* Task goal
Search the entries for the word "down". Copy every line where it turns up.

┌────────

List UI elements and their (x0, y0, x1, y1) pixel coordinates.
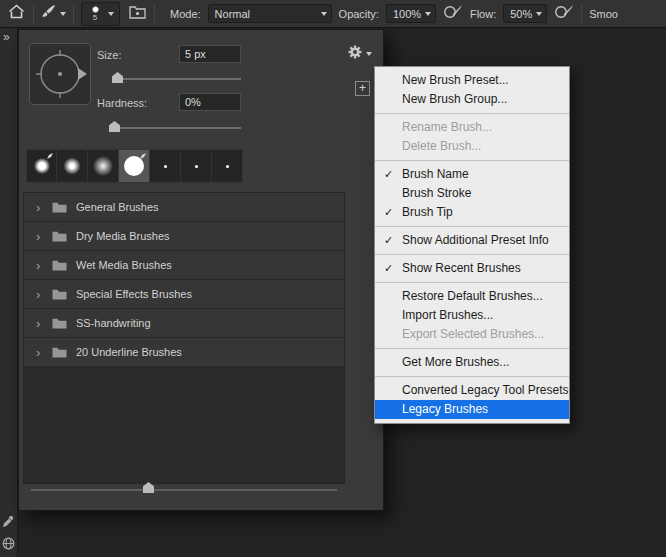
brush-folder-row[interactable]: 20 Underline Brushes (24, 338, 344, 367)
pressure-opacity-button[interactable] (443, 2, 463, 26)
chevron-down-icon (321, 12, 327, 16)
opacity-label: Opacity: (339, 8, 379, 20)
brush-preset-picker-trigger[interactable]: 5 (81, 2, 120, 26)
flow-label: Flow: (470, 8, 496, 20)
opacity-select[interactable]: 100% (386, 4, 436, 23)
mode-select[interactable]: Normal (208, 4, 332, 23)
brush-preset-tiles (26, 149, 243, 183)
preview-size-slider-track[interactable] (31, 489, 337, 491)
brush-folder-row[interactable]: General Brushes (24, 193, 344, 222)
menu-item-label: Legacy Brushes (402, 402, 488, 416)
menu-item[interactable]: Brush Stroke (375, 184, 569, 203)
hardness-slider-track[interactable] (111, 127, 241, 129)
folder-icon (52, 260, 67, 271)
mode-value: Normal (215, 8, 250, 20)
folder-icon (52, 318, 67, 329)
chevron-down-icon (108, 12, 114, 16)
size-input[interactable] (179, 45, 241, 63)
brush-preview-thumbnail: 5 (87, 6, 103, 22)
menu-item[interactable]: Converted Legacy Tool Presets (375, 381, 569, 400)
options-bar: 5 Mode: Normal Opacity: 100% Flow: 50% (0, 0, 666, 28)
menu-item[interactable]: New Brush Group... (375, 90, 569, 109)
menu-item-label: Show Additional Preset Info (402, 233, 549, 247)
opacity-value: 100% (393, 8, 421, 20)
chevron-down-icon (366, 52, 372, 56)
checkmark-icon (384, 259, 393, 278)
menu-item-label: Get More Brushes... (402, 355, 509, 369)
brush-angle-control[interactable] (29, 43, 91, 105)
collapse-panel-icon[interactable] (3, 30, 8, 44)
tools-strip (0, 28, 18, 557)
folder-icon (52, 347, 67, 358)
menu-item-label: Export Selected Brushes... (402, 327, 544, 341)
menu-item[interactable]: Brush Tip (375, 203, 569, 222)
panel-menu-button[interactable] (347, 44, 372, 64)
airbrush-button[interactable] (554, 2, 574, 26)
checkmark-icon (384, 165, 393, 184)
menu-item-selected[interactable]: Legacy Brushes (375, 400, 569, 419)
menu-item[interactable]: Get More Brushes... (375, 353, 569, 372)
menu-item[interactable]: Import Brushes... (375, 306, 569, 325)
brush-dot-icon (92, 6, 99, 13)
toggle-brush-settings-button[interactable] (127, 2, 147, 26)
size-slider-handle[interactable] (112, 72, 123, 83)
menu-item[interactable]: Show Recent Brushes (375, 259, 569, 278)
menu-item-label: Show Recent Brushes (402, 261, 521, 275)
menu-item-label: Brush Name (402, 167, 469, 181)
folder-icon (52, 231, 67, 242)
softer-round-brush-icon (91, 154, 115, 178)
hardness-label: Hardness: (97, 97, 147, 109)
brush-preset-tile[interactable] (57, 149, 88, 183)
menu-item-label: Rename Brush... (402, 120, 492, 134)
size-slider-track[interactable] (114, 78, 241, 80)
toolbar-divider (581, 4, 582, 24)
brush-folder-row[interactable]: Wet Media Brushes (24, 251, 344, 280)
menu-item[interactable]: New Brush Preset... (375, 71, 569, 90)
gear-icon (347, 44, 363, 64)
brush-folder-label: 20 Underline Brushes (76, 346, 182, 358)
brush-preset-tile[interactable] (26, 149, 57, 183)
brush-folder-row[interactable]: SS-handwriting (24, 309, 344, 338)
toolbar-divider (73, 4, 74, 24)
hardness-slider-handle[interactable] (109, 121, 120, 132)
rotate-view-tool-icon[interactable] (2, 536, 15, 554)
brush-folder-label: Special Effects Brushes (76, 288, 192, 300)
folder-icon (52, 202, 67, 213)
menu-item: Rename Brush... (375, 118, 569, 137)
checkmark-icon (384, 203, 393, 222)
brush-preset-tile-selected[interactable] (119, 149, 150, 183)
brush-preset-tile[interactable] (181, 149, 212, 183)
menu-item-label: Restore Default Brushes... (402, 289, 543, 303)
brush-settings-panel-icon (129, 5, 146, 23)
chevron-right-icon (36, 346, 43, 359)
menu-group: Brush Name Brush Stroke Brush Tip (375, 161, 569, 227)
menu-item-label: Brush Stroke (402, 186, 471, 200)
create-new-brush-button[interactable] (355, 81, 370, 96)
pressure-opacity-icon (443, 4, 463, 23)
brush-preset-tile[interactable] (212, 149, 243, 183)
hardness-input[interactable] (179, 93, 241, 111)
brush-folder-label: Wet Media Brushes (76, 259, 172, 271)
brush-preset-tile[interactable] (88, 149, 119, 183)
flyout-menu: New Brush Preset... New Brush Group... R… (374, 66, 570, 424)
brush-tool-button[interactable] (41, 2, 66, 26)
chevron-right-icon (36, 230, 43, 243)
size-label: Size: (97, 49, 121, 61)
brush-tool-icon (41, 4, 56, 23)
home-button[interactable] (6, 2, 26, 26)
flow-value: 50% (510, 8, 532, 20)
eyedropper-tool-icon[interactable] (2, 514, 15, 532)
menu-item: Delete Brush... (375, 137, 569, 156)
chevron-down-icon (425, 12, 431, 16)
brush-folder-row[interactable]: Special Effects Brushes (24, 280, 344, 309)
menu-item[interactable]: Show Additional Preset Info (375, 231, 569, 250)
brush-preset-tile[interactable] (150, 149, 181, 183)
menu-item[interactable]: Restore Default Brushes... (375, 287, 569, 306)
brush-folder-row[interactable]: Dry Media Brushes (24, 222, 344, 251)
menu-item[interactable]: Brush Name (375, 165, 569, 184)
brush-folder-label: General Brushes (76, 201, 159, 213)
flow-select[interactable]: 50% (503, 4, 547, 23)
menu-group: Show Recent Brushes (375, 255, 569, 283)
mode-label: Mode: (170, 8, 201, 20)
smoothing-label: Smoo (589, 8, 618, 20)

└────────

* Exercise result
chevron-down-icon (321, 12, 327, 16)
chevron-down-icon (108, 12, 114, 16)
chevron-down-icon (366, 52, 372, 56)
chevron-down-icon (425, 12, 431, 16)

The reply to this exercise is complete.